Transcribed page contents:

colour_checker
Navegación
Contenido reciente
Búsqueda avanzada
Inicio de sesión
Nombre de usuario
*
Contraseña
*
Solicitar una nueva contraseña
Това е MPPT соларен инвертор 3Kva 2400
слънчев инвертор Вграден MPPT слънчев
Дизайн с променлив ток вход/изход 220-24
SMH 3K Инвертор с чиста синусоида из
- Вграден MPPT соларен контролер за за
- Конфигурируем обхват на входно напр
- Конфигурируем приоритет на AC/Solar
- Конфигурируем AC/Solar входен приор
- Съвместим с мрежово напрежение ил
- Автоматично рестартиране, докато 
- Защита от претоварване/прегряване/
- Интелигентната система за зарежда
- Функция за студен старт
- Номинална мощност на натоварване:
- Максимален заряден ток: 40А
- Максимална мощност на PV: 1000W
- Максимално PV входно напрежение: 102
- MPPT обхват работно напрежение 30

==

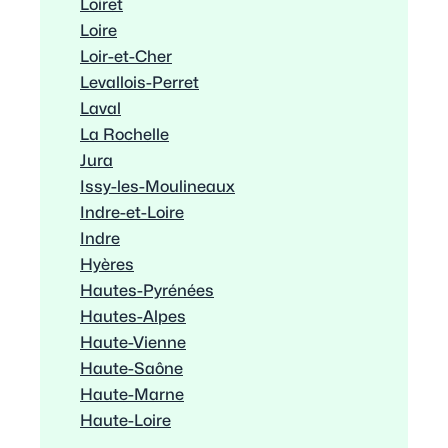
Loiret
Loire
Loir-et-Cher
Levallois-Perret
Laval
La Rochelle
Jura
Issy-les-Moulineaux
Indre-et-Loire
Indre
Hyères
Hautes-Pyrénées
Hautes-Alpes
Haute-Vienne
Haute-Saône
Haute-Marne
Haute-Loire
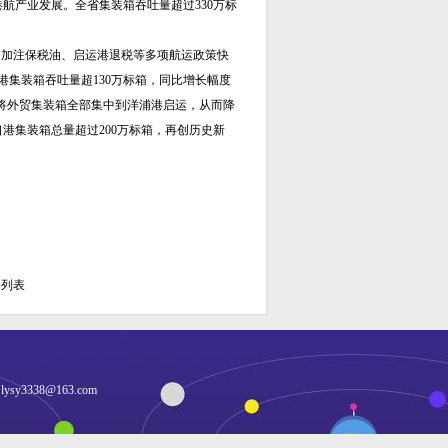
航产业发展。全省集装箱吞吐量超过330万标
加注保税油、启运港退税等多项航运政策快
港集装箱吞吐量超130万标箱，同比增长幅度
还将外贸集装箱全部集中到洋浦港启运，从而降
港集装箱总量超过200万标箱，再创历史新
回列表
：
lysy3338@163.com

• **What you have to do**:
Among the lines above, repeat exactly those from the line with "colour_checker" to the line with "- MPPT обхват работно напрежение 30", counting both ends.

• **Completed exercise**:
colour_checker
Navegación
Contenido reciente
Búsqueda avanzada
Inicio de sesión
Nombre de usuario
*
Contraseña
*
Solicitar una nueva contraseña
Това е MPPT соларен инвертор 3Kva 2400
слънчев инвертор Вграден MPPT слънчев
Дизайн с променлив ток вход/изход 220-24
SMH 3K Инвертор с чиста синусоида из
- Вграден MPPT соларен контролер за за
- Конфигурируем обхват на входно напр
- Конфигурируем приоритет на AC/Solar
- Конфигурируем AC/Solar входен приор
- Съвместим с мрежово напрежение ил
- Автоматично рестартиране, докато 
- Защита от претоварване/прегряване/
- Интелигентната система за зарежда
- Функция за студен старт
- Номинална мощност на натоварване:
- Максимален заряден ток: 40А
- Максимална мощност на PV: 1000W
- Максимално PV входно напрежение: 102
- MPPT обхват работно напрежение 30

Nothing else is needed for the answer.